Unusual side effects with acamprosate

Sir,

Acamprosate is a calcium acetylhomotaurine or calcium acetylaminopropane sulphonate and its molecular structure is related to that of GABA.[1] Acamprosate reduces the craving in detoxified alcohol dependence syndrome patients by reducing glutamate action at both pre- and postsynaptic levels and enhancing GABA function.[2] Major side effects reported are gastro-intestinal (25.1%), dermatological (9.1%), muscular (8.3%), tiredness (12.8), genito-urinary / sexual (37.5%), neurological / psychological (37.5%) and cardio / pulmonary (7.6%).[3] The drug has been available in the Indian market since more than three years but has been approved only recently by the US Food and Drug Administration (FDA) for the treatment of alcoholism.[4] Here, the authors have reported a case of unusual and troublesome side effects with acamprosate therapy in a detoxified alcohol dependence syndrome patient.

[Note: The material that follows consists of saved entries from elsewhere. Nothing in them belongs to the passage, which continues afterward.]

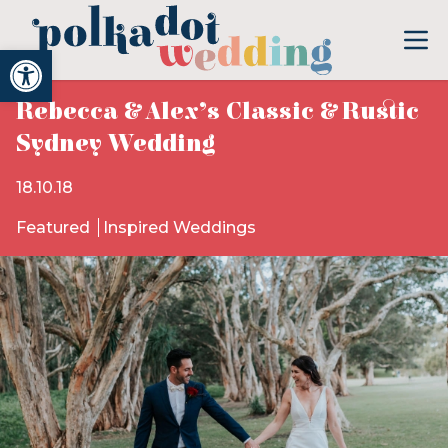
Open toolbar
Rebecca & Alex’s Classic & Rustic
Sydney Wedding
18.10.18
Featured
Inspired Weddings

A 36 year-old, married, employed graduate, hailing from a middle socio-economic background and having a history of regular alcohol intake for the last four years, was diagnosed as a case of Alcohol Dependence syndrome as per the International Classification of Diseases (ICD-10).[5] He was detoxified with Lorazepam 6 mg/day for one week as an inpatient. The baseline renal function tests were within normal limits (Blood Urea = 20 mg/dl, Serum Creatinine = 0.8 mg/dl). He was put on Acamprosate 1998 mg/day in divided doses along with thiamine 100 mg/day. He started complaining of excessive salivation, excessive sedation, coarse tremors in hands and bradykinesia during the beginning of the second week of acamprosate therapy.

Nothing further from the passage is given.